## Task objective
In the records below, find the line holding "flagrant du gouvernement fédéral dans ce"; copy it and every line after it to the end, omitting all images.
::: Data to process :::
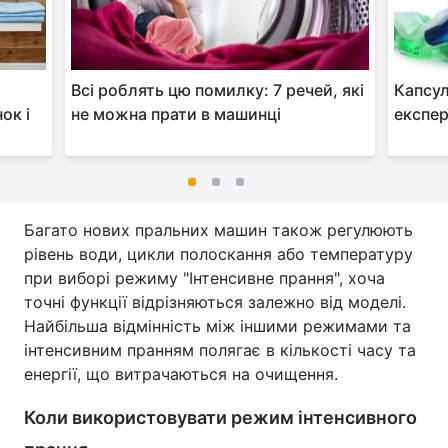
Всі роблять цю помилку: 7 речей, які
Капсул
ок і
не можна прати в машинці
експер
Багато нових пральних машин також регулюють
рівень води, цикли полоскання або температуру
при виборі режиму "Інтенсивне прання", хоча
точні функції відрізняються залежно від моделі.
Найбільша відмінність між іншими режимами та
інтенсивним пранням полягає в кількості часу та
енергії, що витрачаються на очищення.
Коли використовувати режим інтенсивного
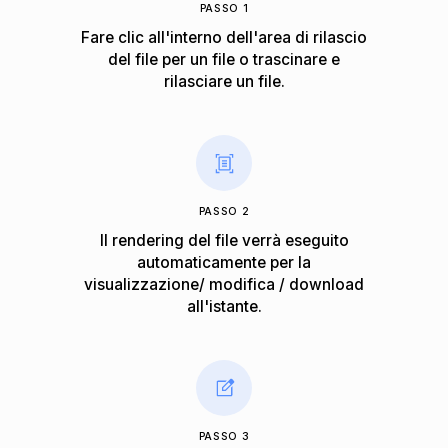
PASSO 1
Fare clic all'interno dell'area di rilascio
del file per un file o trascinare e
rilasciare un file.
PASSO 2
Il rendering del file verrà eseguito
automaticamente per la
visualizzazione/ modifica / download
all'istante.
PASSO 3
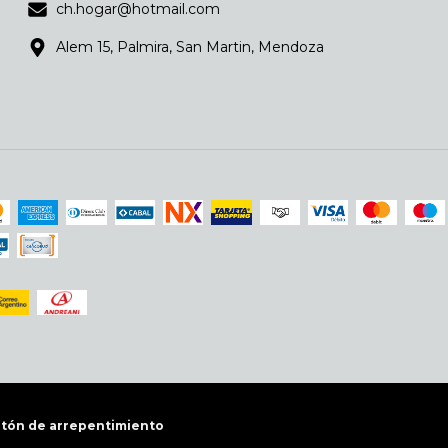
ch.hogar@hotmail.com
Alem 15, Palmira, San Martin, Mendoza
tón de arrepentimiento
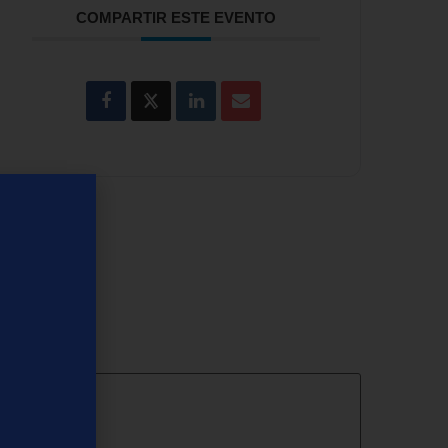
COMPARTIR ESTE EVENTO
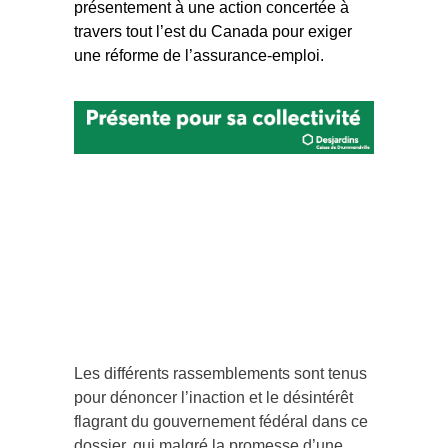
présentement à une action concertée à
travers tout l’est du Canada pour exiger
une réforme de l’assurance-emploi.
Les différents rassemblements sont tenus
pour dénoncer l’inaction et le désintérêt
flagrant du gouvernement fédéral dans ce
dossier, qui malgré la promesse d’une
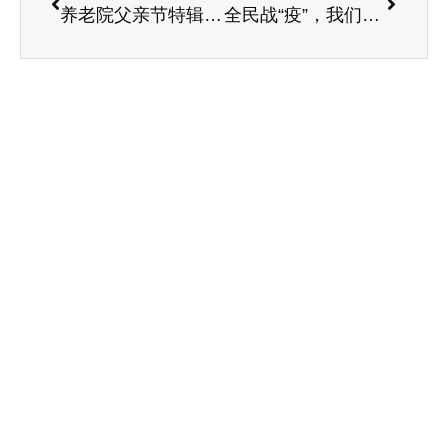
养老院父亲节特辑丨又到一年父亲节
全民战“疫”，我们在行动！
:::
## The answer
flagrant du gouvernement fédéral dans ce
dossier, qui malgré la promesse d’une
养老院父亲节特辑丨又到一年父亲节
全民战“疫”，我们在行动！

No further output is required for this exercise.